Mr BURNS (Macnamara) (16:39):
I’ll begin my remarks by talking about my grandfather, who was in Israel at its early inception in 1948 and then lived on a kibbutz with my grandmother in the 1950s. They were one of the first generations of people who were trying to turn a barren desert into a country. My grandfather was an extremely good man and he was a kind man, and he told me a story about his time in the 1950s in Israel. It was a story of an unfortunate conflict that happened between him and his Arab neighbours, and he was shattered by it. He didn’t want to raise my father in an area where there was going to be this ongoing conflict between the Israelis and the Palestinians, and he said he made the hardest decision of his life: to leave Israel and to find a new place to live. And, even though he lived his life in Australia—and he was a proud Labor man and he was really proud that I was, at the time, working for the Labor Party—he was always sad that he couldn’t make his life in Israel. It was a huge part of who he was. He’d just watched the Holocaust happen in World War II, and he was shattered by the state of the Jewish world. It is just one example of one family that is deeply connected to its own identity.

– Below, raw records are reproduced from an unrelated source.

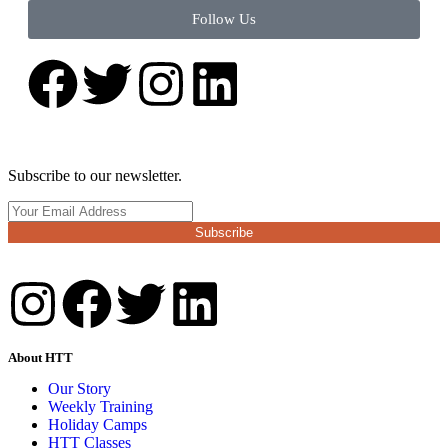
Follow Us
Subscribe to our newsletter.
Subscribe
About HTT
Our Story
Weekly Training
Holiday Camps
HTT Classes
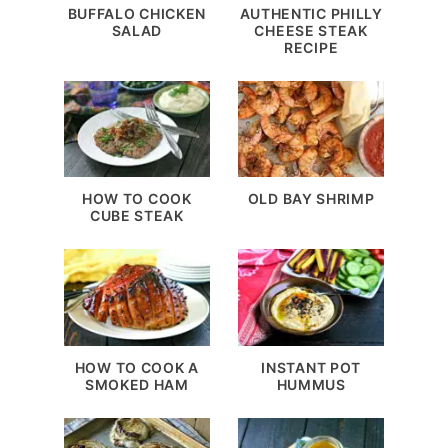
BUFFALO CHICKEN
AUTHENTIC PHILLY
SALAD
CHEESE STEAK
RECIPE
HOW TO COOK
OLD BAY SHRIMP
CUBE STEAK
HOW TO COOK A
INSTANT POT
SMOKED HAM
HUMMUS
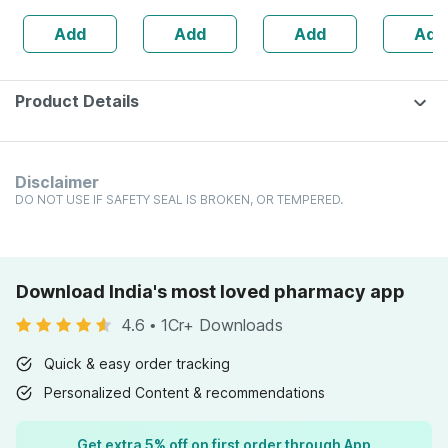
160s | Hormonal
| 20 Capsules
30
Add
Add
Add
Add
Balance Support
Product Details
Disclaimer
DO NOT USE IF SAFETY SEAL IS BROKEN, OR TEMPERED.
Download India's most loved pharmacy app
4.6
•
1Cr+ Downloads
Quick & easy order tracking
Personalized Content & recommendations
Get extra 5% off on first order through App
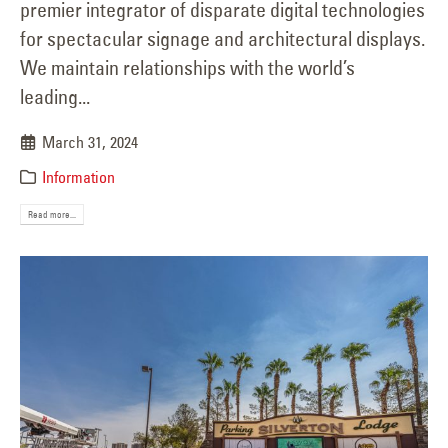
premier integrator of disparate digital technologies
for spectacular signage and architectural displays.
We maintain relationships with the world’s
leading...
March 31, 2024
Information
Read more...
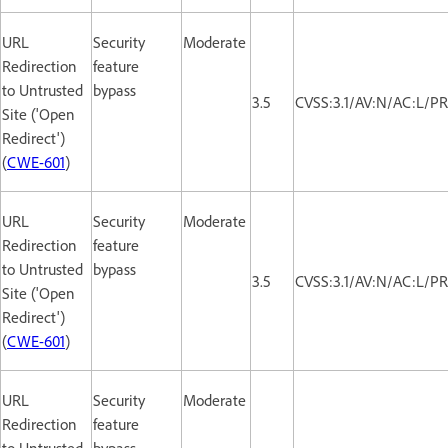
URL
Security
Moderate
Redirection
feature
to Untrusted
bypass
3.5
CVSS:3.1/AV:N/AC:L/PR
Site ('Open
Redirect')
(
CWE-601
)
URL
Security
Moderate
Redirection
feature
to Untrusted
bypass
3.5
CVSS:3.1/AV:N/AC:L/PR
Site ('Open
Redirect')
(
CWE-601
)
URL
Security
Moderate
Redirection
feature
to Untrusted
bypass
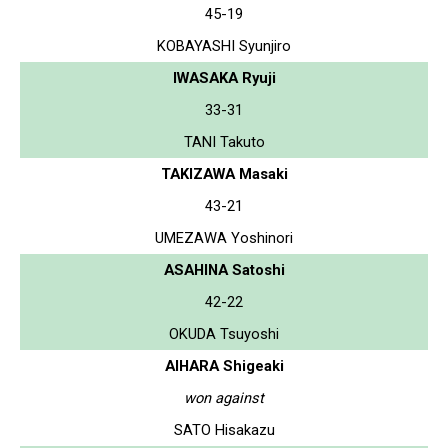
45-19
KOBAYASHI Syunjiro
IWASAKA Ryuji
33-31
TANI Takuto
TAKIZAWA Masaki
43-21
UMEZAWA Yoshinori
ASAHINA Satoshi
42-22
OKUDA Tsuyoshi
AIHARA Shigeaki
won against
SATO Hisakazu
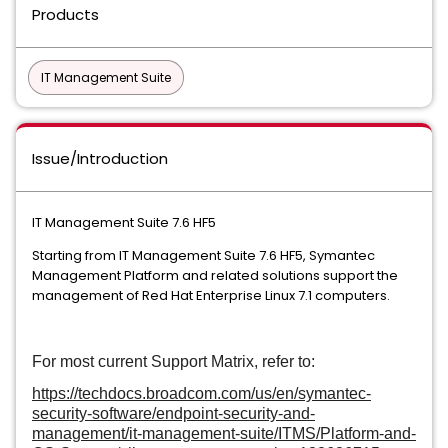
Products
IT Management Suite
Issue/Introduction
IT Management Suite 7.6 HF5
Starting from IT Management Suite 7.6 HF5, Symantec
Management Platform and related solutions support the
management of Red Hat Enterprise Linux 7.1 computers.
For most current Support Matrix, refer to:
https://techdocs.broadcom.com/us/en/symantec-
security-software/endpoint-security-and-
management/it-management-suite/ITMS/Platform-and-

To understand the Middle East is to understand individuals; it’s to understand their spirituality; it’s to understand their connection to a land that literally formed the three Abrahamic faiths that have dominated our civilisation for the last 2,000 years. To understand the Middle East and to talk about the Middle East, you have to do it delicately and respectfully, and you have to do it, I believe, in a way that aims to seek peace and aims to seek a cooperation and a future where people come together. And it is my dream to see peace between the Israelis and the Palestinians. There are very few things I want to see more in my lifetime—other than to see my daughter grow up to be happy and healthy—than peace between the Israelis and the Palestinians. It is one of the great bits of unfinished business of our species, of humankind.

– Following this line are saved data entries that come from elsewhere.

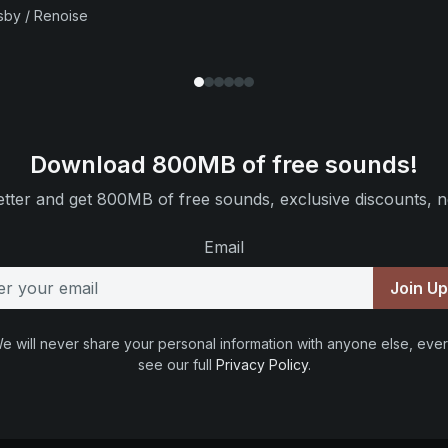
sby / Renoise
Download 800MB of free sounds!
tter and get 800MB of free sounds, exclusive discounts, n
Email
Join U
e will never share your personal information with anyone else, ever
see our full
Privacy Policy
.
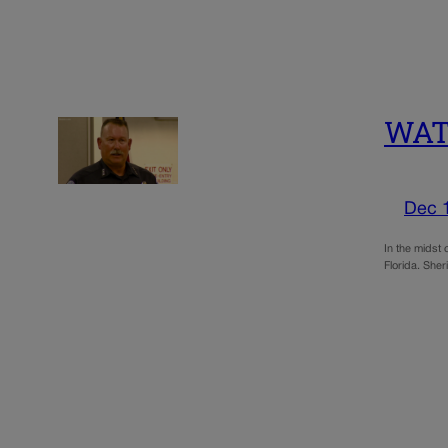
WATC
Dec 
In the midst 
Florida. Sher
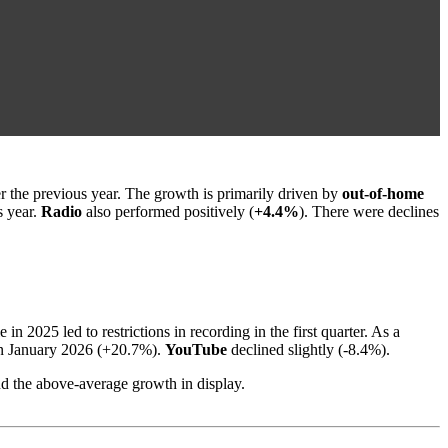
er the previous year. The growth is primarily driven by
out-of-home
s year.
Radio
also performed positively (
+4.4%
). There were declines
 2025 led to restrictions in recording in the first quarter. As a
e in January 2026 (+20.7%).
YouTube
declined slightly (-8.4%).
and the above-average growth in display.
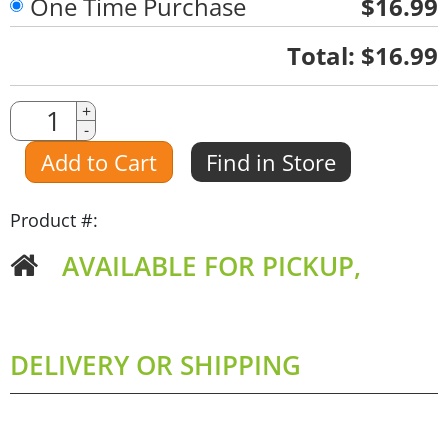
One Time Purchase
$16.99
Quantity
Total:
$16.99
Quantity
+
-
Amount
Add to Cart
Find in Store
Product #:
AVAILABLE FOR PICKUP,
DELIVERY OR SHIPPING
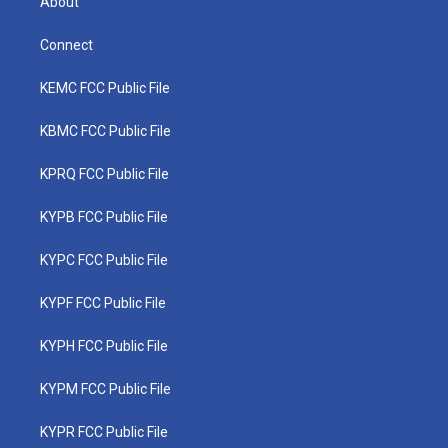
About
Connect
KEMC FCC Public File
KBMC FCC Public File
KPRQ FCC Public File
KYPB FCC Public File
KYPC FCC Public File
KYPF FCC Public File
KYPH FCC Public File
KYPM FCC Public File
KYPR FCC Public File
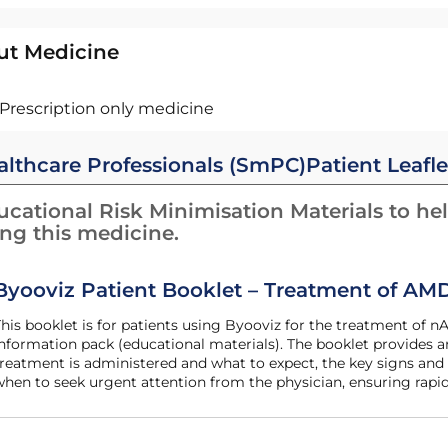
ut Medicine
Prescription only medicine
althcare Professionals (SmPC)
Patient Leafle
cational Risk Minimisation Materials to hel
ing this medicine.
Byooviz Patient Booklet – Treatment of AM
he patient
nformation pack (educational materials). The booklet provides
reatment is administered and what to expect, the key signs and
hen to seek urgent attention from the physician, ensuring rapid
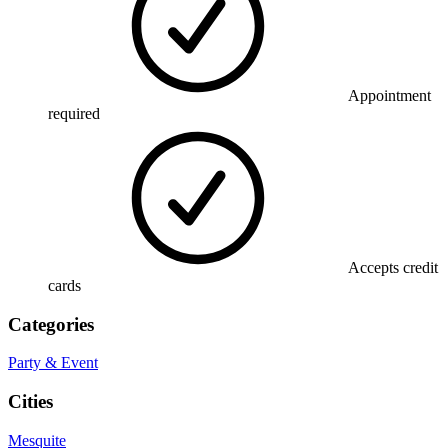
Appointment
required
Accepts credit
cards
Categories
Party & Event
Cities
Mesquite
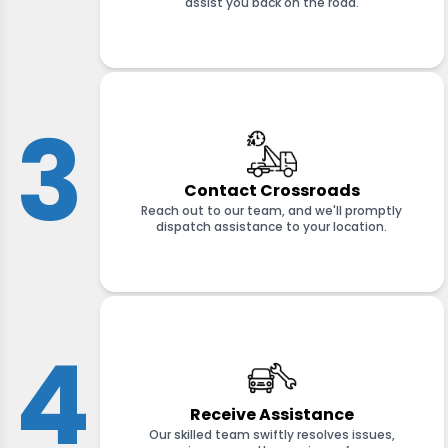
assist you back on the road.
3
Contact Crossroads
Reach out to our team, and we'll promptly
dispatch assistance to your location.
4
Receive Assistance
Our skilled team swiftly resolves issues,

I regularly meet with Palestinian advocates here in Australia, and I will continue to do so. We don’t always agree on everything, but we have honest conversations, and I value them and the fact that they stand up, and we hope to see a better future.

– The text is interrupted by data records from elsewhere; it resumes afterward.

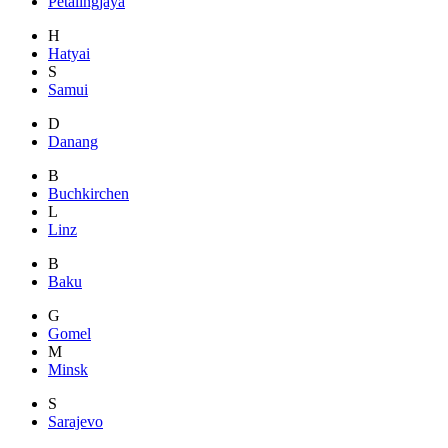
Petalingjaya
H
Hatyai
S
Samui
D
Danang
B
Buchkirchen
L
Linz
B
Baku
G
Gomel
M
Minsk
S
Sarajevo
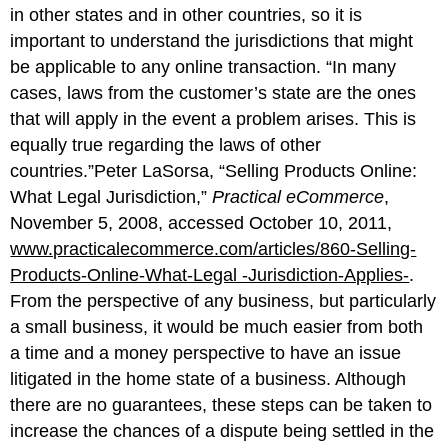
in other states and in other countries, so it is
important to understand the jurisdictions that might
be applicable to any online transaction. “In many
cases, laws from the customer’s state are the ones
that will apply in the event a problem arises. This is
equally true regarding the laws of other
countries.”Peter LaSorsa, “Selling Products Online:
What Legal Jurisdiction,”
Practical eCommerce
,
November 5, 2008, accessed October 10, 2011,
www.practicalecommerce.com/articles/860-Selling-
Products-Online-What-Legal -Jurisdiction-Applies-
.
From the perspective of any business, but particularly
a small business, it would be much easier from both
a time and a money perspective to have an issue
litigated in the home state of a business. Although
there are no guarantees, these steps can be taken to
increase the chances of a dispute being settled in the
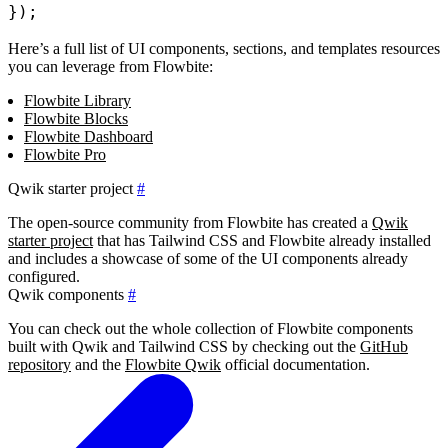
}
)
;
Here’s a full list of UI components, sections, and templates resources
you can leverage from Flowbite:
Flowbite Library
Flowbite Blocks
Flowbite Dashboard
Flowbite Pro
Qwik starter project
#
The open-source community from Flowbite has created a
Qwik
starter project
that has Tailwind CSS and Flowbite already installed
and includes a showcase of some of the UI components already
configured.
Qwik components
#
You can check out the whole collection of Flowbite components
built with Qwik and Tailwind CSS by checking out the
GitHub
repository
and the
Flowbite Qwik
official documentation.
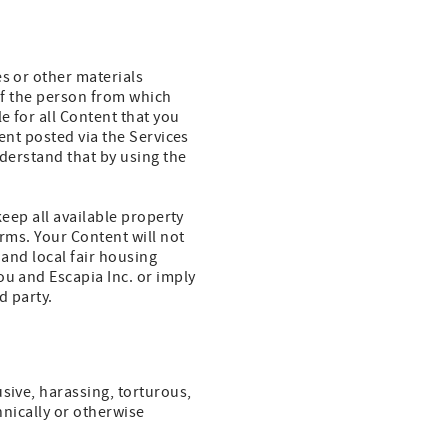
es or other materials
 of the person from which
e for all Content that you
ent posted via the Services
nderstand that by using the
keep all available property
erms. Your Content will not
 and local fair housing
ou and Escapia Inc. or imply
d party.
sive, harassing, torturous,
thnically or otherwise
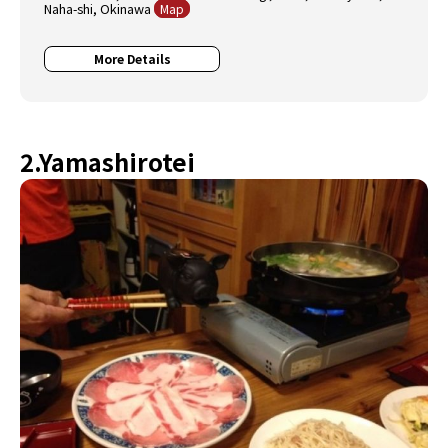
Naha-shi, Okinawa
Map
More Details
2.Yamashirotei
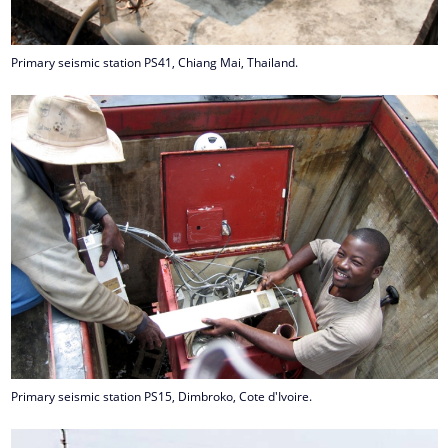
Primary seismic station PS41, Chiang Mai, Thailand.
Primary seismic station PS15, Dimbroko, Cote d'Ivoire.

On the topic of Jerusalem: it is a deeply contentious issue. The former government started a process before a by-election, and didn’t end up moving an embassy, and promised to recognise West Jerusalem. It doesn’t actually encapsulate the old city of Jerusalem—the famous old city where you’ve got the Armenian, the Islamic, the Jewish, and the Christian quarters and the part of Israel that is so deeply rooted in the holiness of all of the different faiths; that’s actually in East Jerusalem. And if you were to ask an Israeli whether that’s part of Israel or not, it would be inconceivable for an Israeli to say that that’s not a part of their capital.
I recognise the fact that those opposite are coming at us for reversing their decision. But, actually, the policy that they proposed was not welcomed in Israel. It was a deeply contentious one that removed a deeply spiritual part of Israeli identity. And I don’t say that to be holier than thou at this point in time—on the contrary: I think we need to be humble when talking about these issues. I say it to say that the Middle East is complex and, when coming to these debates, we must tread carefully and lightly, for our role, as Australians, in this region is to play a constructive role in order to achieve peace. That is our role. And to promise matters that you don’t deliver on, four days before a by-election, is not the way—nor was it, to be honest, to deliver a policy on Simhath Torah. That was a mistake, I believe, that we needed to own, and we did own, and I apologise again to the people in my electorate.
It’s hard to explain how people in Macnamara would be feeling, but I’ll try to, just very briefly. For those people, to understand Jerusalem as the capital is as simple as us understanding Canberra as the capital of our country, and it would be like someone telling us that Surfers Paradise was the capital instead of Canberra—something that doesn’t really make sense. I know that this is a final status issue, and I don’t say this to demean the positions of those on the other side of this contentious debate; I’m just trying to give a perspective on what people are experiencing in my electorate and how difficult this would be for them to digest.
So I come to this debate and say that I hope we have better days ahead. I hope deeply that we find, in my lifetime, a resolution to this long and protracted conflict and we see peace between the Israelis and the Palestinians.